→ **TASK STATEMENT**: Lines holding the string "Zber" are the ones to copy; find them all in the data.

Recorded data
#####
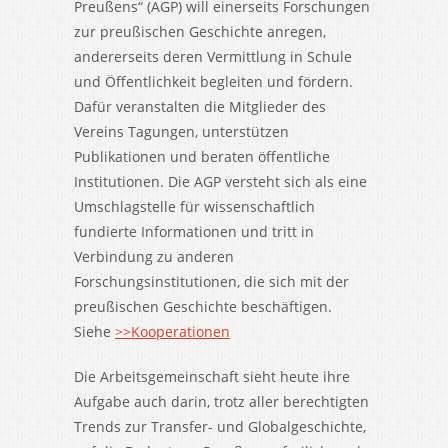
Preußens“ (AGP) will einerseits Forschungen
zur preußischen Geschichte anregen,
andererseits deren Vermittlung in Schule
und Öffentlichkeit begleiten und fördern.
Dafür veranstalten die Mitglieder des
Vereins Tagungen, unterstützen
Publikationen und beraten öffentliche
Institutionen. Die AGP versteht sich als eine
Umschlagstelle für wissenschaftlich
fundierte Informationen und tritt in
Verbindung zu anderen
Forschungsinstitutionen, die sich mit der
preußischen Geschichte beschäftigen.
Siehe
>>Kooperationen
Die Arbeitsgemeinschaft sieht heute ihre
Aufgabe auch darin, trotz aller berechtigten
Trends zur Transfer- und Globalgeschichte,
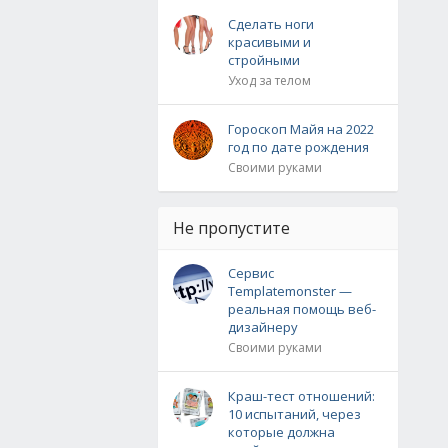
Сделать ноги
красивыми и
стройными
Уход за телом
Гороскоп Майя на 2022
год по дате рождения
Своими руками
Не пропустите
Сервис
Templatemonster —
реальная помощь веб-
дизайнеру
Своими руками
Краш-тест отношений:
10 испытаний, через
которые должна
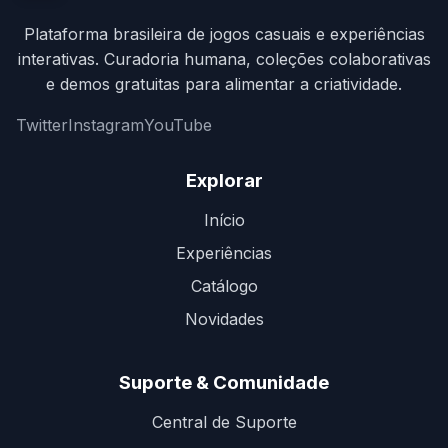
Plataforma brasileira de jogos casuais e experiências
interativas. Curadoria humana, coleções colaborativas
e demos gratuitas para alimentar a criatividade.
Twitter
Instagram
YouTube
Explorar
Início
Experiências
Catálogo
Novidades
Suporte & Comunidade
Central de Suporte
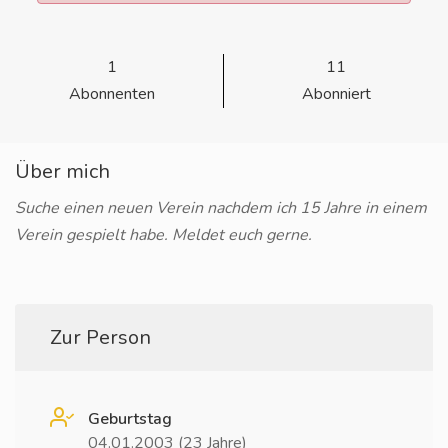
1
11
Abonnenten
Abonniert
Über mich
Suche einen neuen Verein nachdem ich 15 Jahre in einem
Verein gespielt habe. Meldet euch gerne.
Zur Person
Geburtstag
04.01.2003 (23 Jahre)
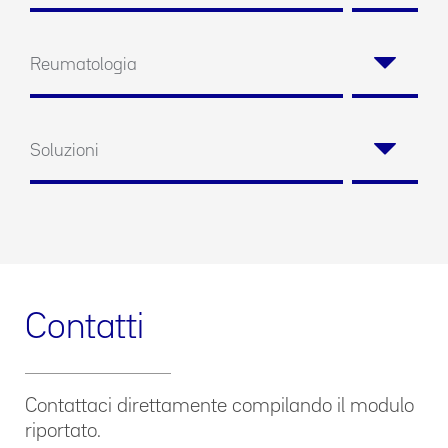
Reumatologia
Soluzioni
Contatti
Contattaci direttamente compilando il modulo
riportato.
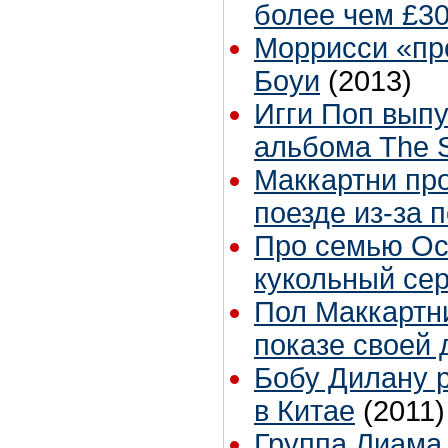
более чем £3
Моррисси «пр
Боуи
(2013)
Игги Поп выпу
альбома The 
Маккартни про
поезде из-за 
Про семью Ос
кукольный се
Пол Маккартн
показе своей 
Бобу Дилану 
в Китае
(2011)
Группа Лиама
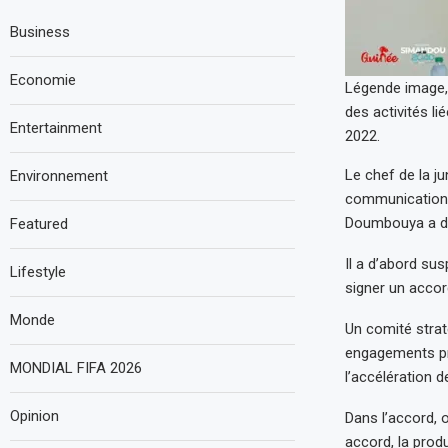
Business
Economie
Légende image,
des activités l
Entertainment
2022.
Le chef de la ju
Environnement
communication. 
Doumbouya a do
Featured
Il a d’abord sus
Lifestyle
signer un accor
Monde
Un comité strat
engagements pri
MONDIAL FIFA 2026
l’accélération d
Opinion
Dans l’accord, 
accord, la prod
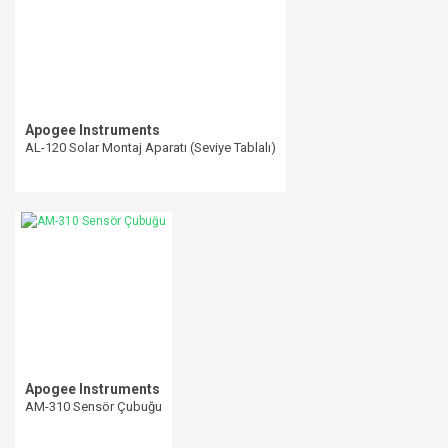
Apogee Instruments
AL-120 Solar Montaj Aparatı (Seviye Tablalı)
Apogee Instruments
AM-310 Sensör Çubuğu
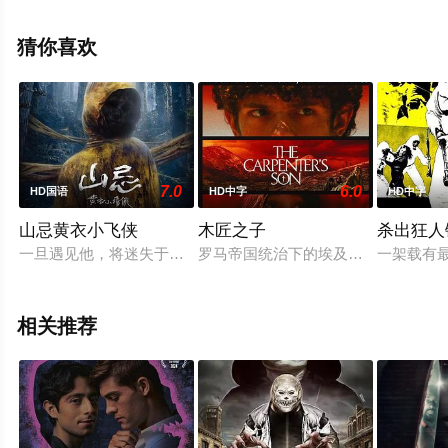
影大全就上天堂电影网，更多相关信息可移步至豆瓣电
影、电视猫或剧情网等平台了解。
猜你喜欢
7.0
6.0
HD国语
HD中字
HD中字
山忌黄衣小飞侠
木匠之子
杀出狂人
一旦遇见他，将迷失于山中……嘉铭（刘以豪 饰）、玉欣（袁澧
罗马帝国统治下的埃及，一个家庭为躲
一架载有
相关推荐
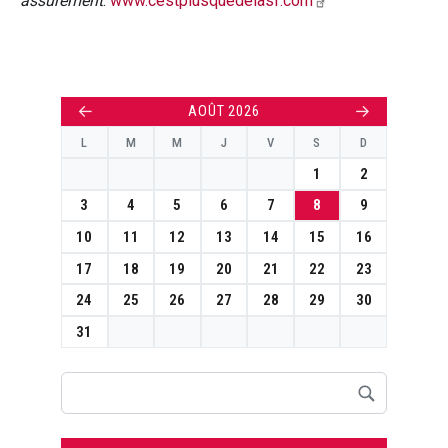
assurément
.
www.cestplusquedelasf.com
←
→
AOÛT 2026
L
M
M
J
V
S
D
1
2
3
4
5
6
7
8
9
10
11
12
13
14
15
16
17
18
19
20
21
22
23
24
25
26
27
28
29
30
31
Rechercher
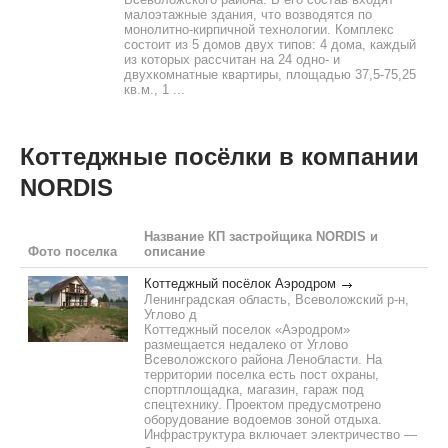
малоэтажные здания, что возводятся по
монолитно-кирпичной технологии. Комплекс
состоит из 5 домов двух типов: 4 дома, каждый
из которых рассчитан на 24 одно- и
двухкомнатные квартиры, площадью 37,5-75,25
кв.м., 1 ...
Коттеджные посёлки в компании
NORDIS
Название КП застройщика NORDIS и
Фото поселка
описание
Коттеджный посёлок Аэродром
Ленинградская область, Всеволожский р-н,
Углово д
Коттеджный поселок «Аэродром»
размещается недалеко от Углово
Всеволожского района Ленобласти. На
территории поселка есть пост охраны,
спортплощадка, магазин, гараж под
спецтехнику. Проектом предусмотрено
оборудование водоемов зоной отдыха.
Инфраструктура включает электричество —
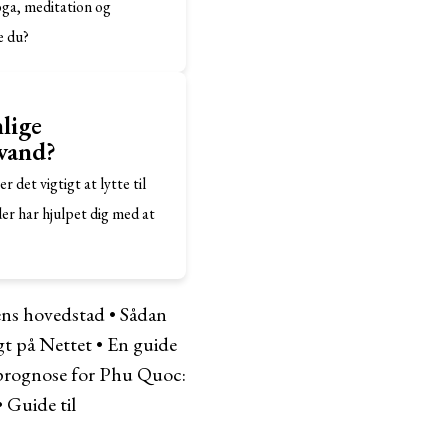
yoga, meditation og
e du?
lige
 vand?
 det vigtigt at lytte til
er har hjulpet dig med at
tiens hovedstad
•
Sådan
gt på Nettet
•
En guide
prognose for Phu Quoc:
•
Guide til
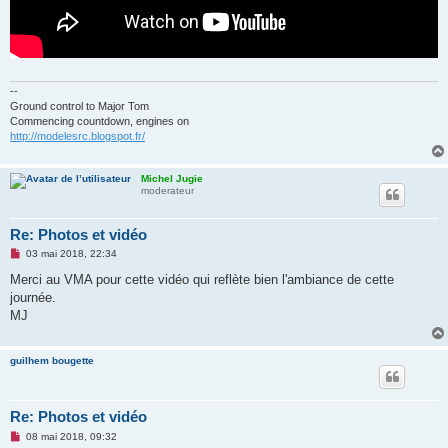
--
Ground control to Major Tom
Commencing countdown, engines on
http://modelesrc.blogspot.fr/
Michel Jugie
moderateur
Re: Photos et vidéo
M
03 mai 2018, 22:34
e
s
Merci au VMA pour cette vidéo qui reflète bien l'ambiance de cette
s
journée.
a
g
MJ
e
n
o
guilhem bougette
n
l
u
Re: Photos et vidéo
M
08 mai 2018, 09:32
e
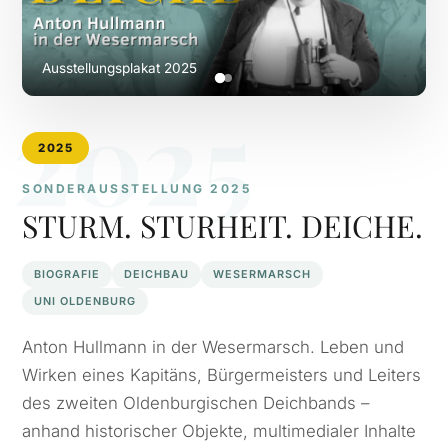
Ausstellungsplakat 2025
2025
2025
SONDERAUSSTELLUNG 2025
STURM. STURHEIT. DEICHE.
BIOGRAFIE
DEICHBAU
WESERMARSCH
UNI OLDENBURG
Anton Hullmann in der Wesermarsch. Leben und
Wirken eines Kapitäns, Bürgermeisters und Leiters
des zweiten Oldenburgischen Deichbands –
anhand historischer Objekte, multimedialer Inhalte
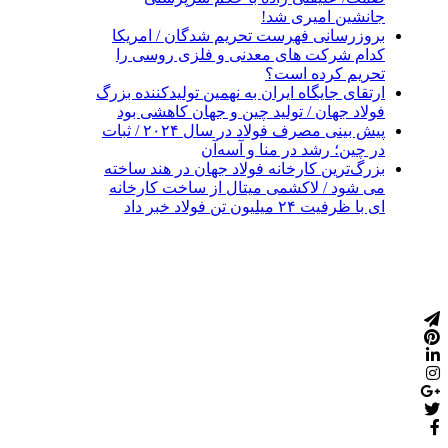
جانشین امیری شد!
بروزرسانی فهرست تحریم شدگان / امریکا
کدام شرکت ‌های معدنی و فلزی روسی را
تحریم کرده است؟
ارتقای جایگاه ایران به نهمین تولیدکننده بزرگ
فولاد جهان / تولید چین و جهان کاهشی بود
پیش بینی مصرف فولاد در سال ۲۰۲۴ / ثبات
در چین؛ رشد در منا و آسه‌آن
بزرگ‌ترین کارخانه فولاد جهان در هند ساخته
می شود / لاکشمی میتال از ساخت کارخانه
ای با ظرفیت ۲۴ میلیون تن فولاد خبر داد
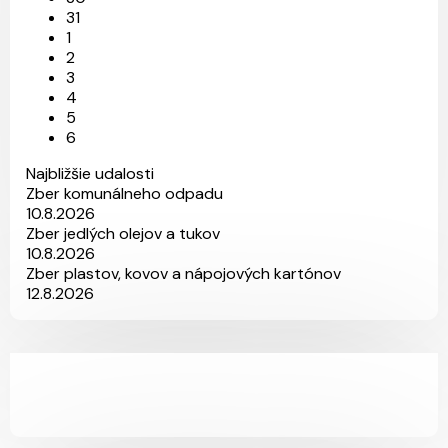
31
1
2
3
4
5
6
Najbližšie udalosti
Zber komunálneho odpadu
10.8.2026
Zber jedlých olejov a tukov
10.8.2026
Zber plastov, kovov a nápojových kartónov
12.8.2026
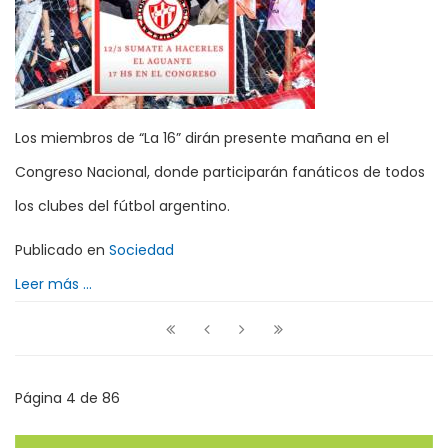
Los miembros de “La 16” dirán presente mañana en el
Congreso Nacional, donde participarán fanáticos de todos
los clubes del fútbol argentino.
Publicado en
Sociedad
Leer más ...
Página 4 de 86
#####
→ **OUTPUT FOR THIS TASK**:
Zber komunálneho odpadu
Zber jedlých olejov a tukov
Zber plastov, kovov a nápojových kartónov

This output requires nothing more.